Im Südwesten Schottlands gibt es die größte Anzahl einheimischer Süßwasserfische. In den anderen Region siedelte der Süßwasserfisch entweder natürlich an, oder wurde ausgesetzt. Es ist ungewöhnlich außer Hecht andere Süßwasserfische in der nördlichen Hälfte des Landes zu finden.
Äsche wird als Süßwasserfisch betrachtet und kann sogar in weiter nördlich gelegenen Flüssen, wie der Tummel in Pertshire gefunden werden. Der Hecht ist weit verbreitet und steht in den Flachlandseen und Flüssen und sogar in einigen höher gelegenen Gewässern im nördlichen Inverness. Auch der Barsch ist weit verbreitet.

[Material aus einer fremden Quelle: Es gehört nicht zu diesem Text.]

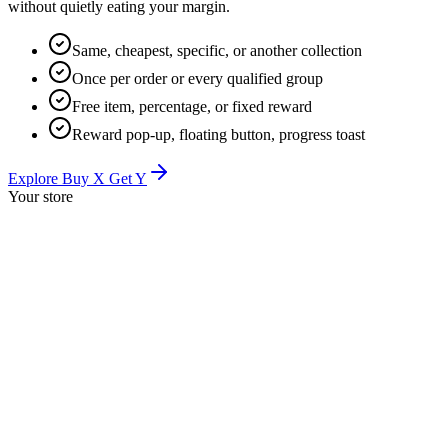
without quietly eating your margin.
Same, cheapest, specific, or another collection
Once per order or every qualified group
Free item, percentage, or fixed reward
Reward pop-up, floating button, progress toast
Explore Buy X Get Y
Your store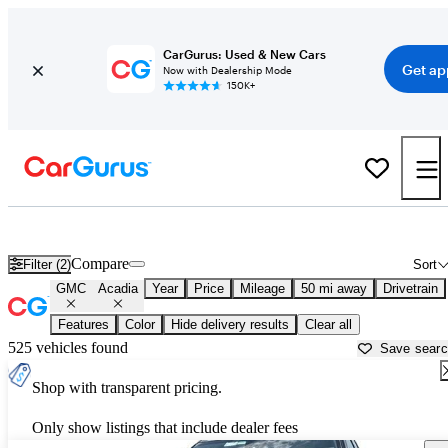
CarGurus: Used & New Cars
Get ap
Now with Dealership Mode
150K+
Used GMC Acadia for Sale near
Austin, TX
Compare
Filter (2)
Sort
GMC
Acadia
Year
Price
Mileage
50 mi away
Drivetrain
Features
Color
Hide delivery results
Clear all
525 vehicles found
Save sear
Shop with transparent pricing.
Only show listings that include dealer fees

Die Verbreitung anderer Süßwasserfische hat sich durch die Aussetzung von Rotaugen in Hechtgewässern beschleunigt und seit kurzem findet man größere Mengen in Loch Tay und Loch Lomond. Zu anderen Arten, die man in verschiedenen Fischereigewässern findet, gehören Rotkarpfen, Schleie, Brassen, Hasel, Gründlinge, Kaulbarsch und Döbel. Für die Süßwasserfische besteht keine Schonzeit in Schottland. Genauso wie beim Forellenangeln, braucht man aber auch bei diesen eine Angelerlaubnis.